Em alguns estudos desenvolvidos foram encontrados na escova dental além dos microrganismos que causam a cárie, coliformes fecais, Cândida albicans, o vírus do herpes simples, entre outros. Quando as escovas permanecem descobertas elas podem ser contaminadas por coliformes fecais porque esses microrganismos presentes no aerosol que se forma após a descarga podem depositar-se nas cerdas da escova sobre a pia do banheiro e proliferar. As escovas dentais, segundo alguns pesquisadores, podem ser responsáveis pela transmissão de doenças infecciosas como sífilis, difteria, tuberculose, hepatite e os microrganismos presentes na escova podem provocar reinfecção de doenças, em virtude desta situação indivíduos com gripe ou outras doenças infecciosas devem trocar suas escovas após a sua cura.

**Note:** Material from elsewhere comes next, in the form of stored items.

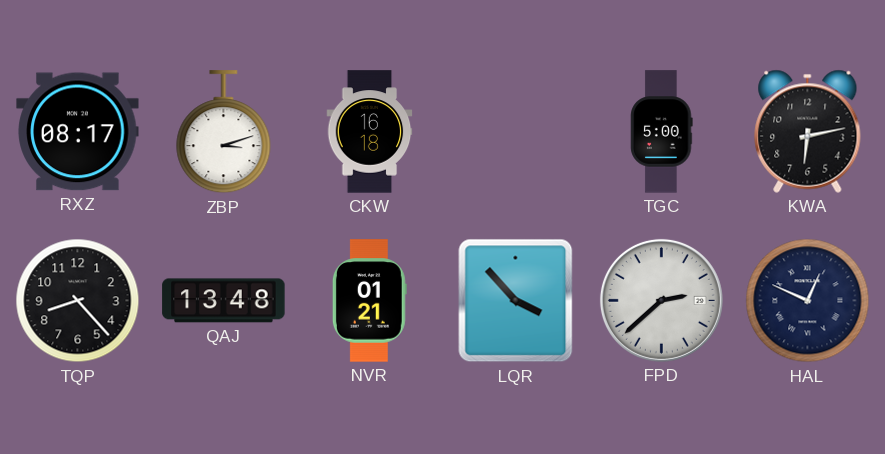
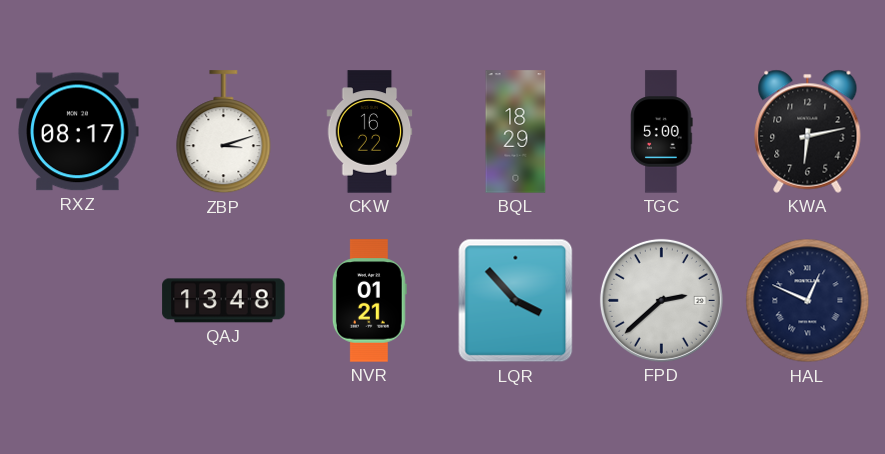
CKW: 16:18 -> 16:22
BQL: none -> 18:29
TQP: 8:23 -> none
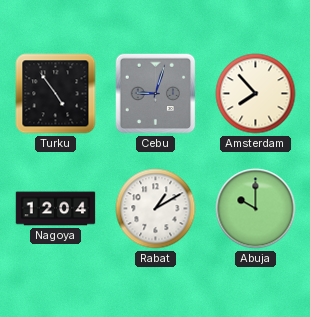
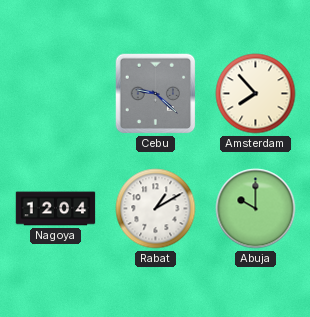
Turku: 4:54 -> none
Cebu: 9:03 -> 9:22
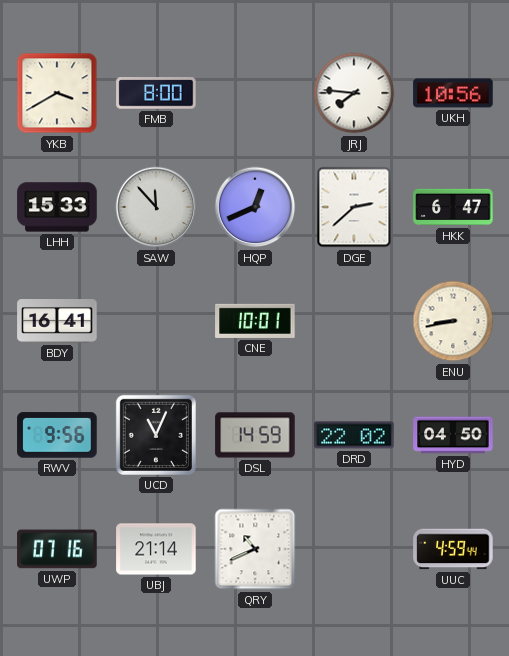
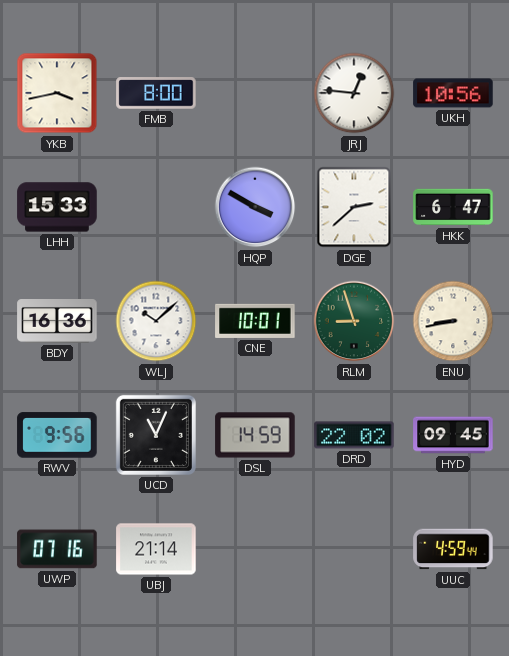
YKB: 3:40 -> 3:43
JRJ: 7:46 -> 12:46
SAW: 11:53 -> none
HQP: 12:41 -> 3:50
BDY: 16:41 -> 16:36
WLJ: none -> 10:08
RLM: none -> 8:57
HYD: 04:50 -> 09:45
QRY: 10:41 -> none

A maneira como a escova dental é armazenada e os cuidados na limpeza contribuem para mantê-las livres de contaminação por microrganismos. Alguns cuidados básicos devem ser tomados para que as escovas não se tornem depósitos de microrganismos prejudiciais à saúde:
Lavar a escova em água corrente, remover o excesso por meio de batidas da escova na borda da pia do banheiro.
Evitar secar a escova em toalha de banho ou rosto diminuindo assim o risco de contaminação.
Borrifar um anti-séptico na cabeça da escova, principalmente nas cerdas.
Guardar a escova em ambiente seco, evitando locais úmidos e abertos.